Start of Block

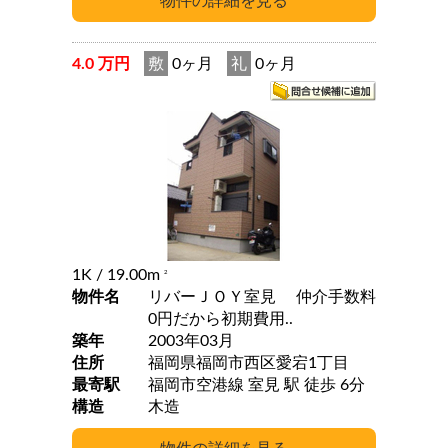
4.0 万円
敷
0ヶ月
礼
0ヶ月
1K
/ 19.00m
2
物件名
リバーＪＯＹ室見 仲介手数料
0円だから初期費用..
築年
2003年03月
住所
福岡県福岡市西区愛宕1丁目
最寄駅
福岡市空港線 室見 駅 徒歩 6分
構造
木造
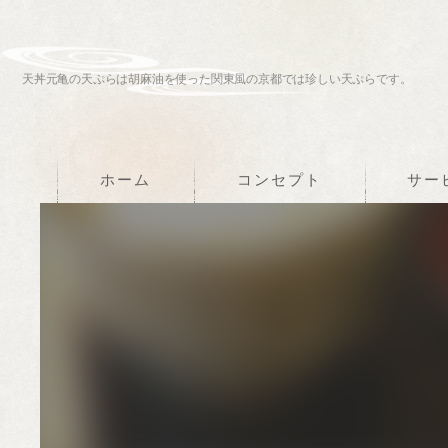
天丼元亀の天ぷらは胡麻油を使った関東風の京都では珍しい天ぷらです。
ホーム
コンセプト
サー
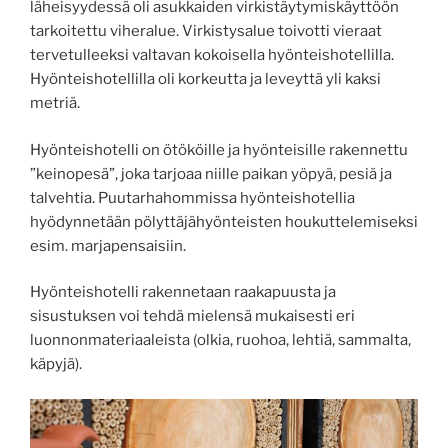
läheisyydessä oli asukkaiden virkistäytymiskäyttöön
tarkoitettu viheralue. Virkistysalue toivotti vieraat
tervetulleeksi valtavan kokoisella hyönteishotellilla.
Hyönteishotellilla oli korkeutta ja leveyttä yli kaksi
metriä.
Hyönteishotelli on ötököille ja hyönteisille rakennettu
”keinopesä”, joka tarjoaa niille paikan yöpyä, pesiä ja
talvehtia. Puutarhahommissa hyönteishotellia
hyödynnetään pölyttäjähyönteisten houkuttelemiseksi
esim. marjapensaisiin.
Hyönteishotelli rakennetaan raakapuusta ja
sisustuksen voi tehdä mielensä mukaisesti eri
luonnonmateriaaleista (olkia, ruohoa, lehtiä, sammalta,
käpyjä).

End of Block

§ Assignment
The line containing "läheisyydessä oli asukkaiden" marks the end: retype every line from the first one in the listing up to and including it, without pictures.

§ Exercise response
4.0 万円
敷
0ヶ月
礼
0ヶ月
1K
/ 19.00m
2
物件名
リバーＪＯＹ室見 仲介手数料
0円だから初期費用..
築年
2003年03月
住所
福岡県福岡市西区愛宕1丁目
最寄駅
福岡市空港線 室見 駅 徒歩 6分
構造
木造
天丼元亀の天ぷらは胡麻油を使った関東風の京都では珍しい天ぷらです。
ホーム
コンセプト
サー
läheisyydessä oli asukkaiden virkistäytymiskäyttöön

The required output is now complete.